Vaccination with foreign antigens is advantageous for inducing strong immune responses. Compared with tumor antigens, foreign antigens can avoid negative selection because of the “non-self” antigenicity and have high affinity to MHC class I molecules.^11,12 The binding affinity to MHC class I molecules is proportional to the antigenicity of the antigen that they are presenting. Therefore, if proteins with high antigenicity can be internalized into tumor cells, the degraded peptide can easily bind to host MHC class I molecules instead of the intrinsic antigens. MHC class II molecules are mainly expressed on macrophages, dendritic cells, and B cells,¹³ while MHC class I molecules are expressed on all nucleated cells.¹⁴ If the foreign antigenic proteins are administered and internalized into cells non-specifically, the cells would be targeted by the antigen-specific CTLs in the host. To propose a cancer vaccine strategy using foreign antigenic proteins, the development of carriers that specifically deliver the antigens to tumor cells is a primary requirement.
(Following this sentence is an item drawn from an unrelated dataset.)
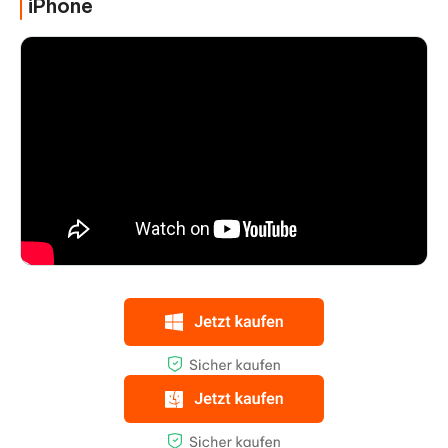
iPhone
Hyaluronic acid (HA) is a linear high-molecular-weight polysaccharide consisting of alternating N-acetyl-β-D-glucosamine and β-D-glucuronate residues linked at 1–3 and 1–4 positions.^15,16 HA is a component of extracellular matrices and is abundant in hydrated tissues such as the vitreous of the eye, articular cartilage, synovial fluid, and skin.¹⁷ Because HA possesses high biocompatibility and biodegradability, along with no toxicity, immunogenicity, or inflammatory effects, HA and its derivatives have been widely used as medical materials, such as for visco-supplementation, drug delivery, and tissue engineering.^18–21 HA can specifically bind to various HA receptors on the cell surface such as CD44^22,23 and receptors for HA-mediated motility (RHAMM).²⁴ Cells from a variety of cancers, such as epithelial, ovarian, colon, and stomach, overexpress these HA-binding receptors.²⁵ This background prompted the idea of taking advantage of HA for tumor-targeted drug delivery. HA has carboxylic acid (COOH) and alcohol (OH) functional groups in the repeating unit of polymers, making various chemical modifications possible. For example, a carboxylic acid group can be used for the formation of electrostatic complexes with positively charged polymers, but also for crosslinking with materials with an amino group through a dehydration reaction.²⁶ Oxidation of hydroxy groups produces dialdehydes by opening the sugar rings.²⁷ In addition, the reducing end of HA can also be used for reductive amination with materials having amino groups.^20,28 A variety of chemically modified HAs have been extensively studied to deliver anti-tumor drugs, short-interfering RNA, and antisense DNA into tumor cells.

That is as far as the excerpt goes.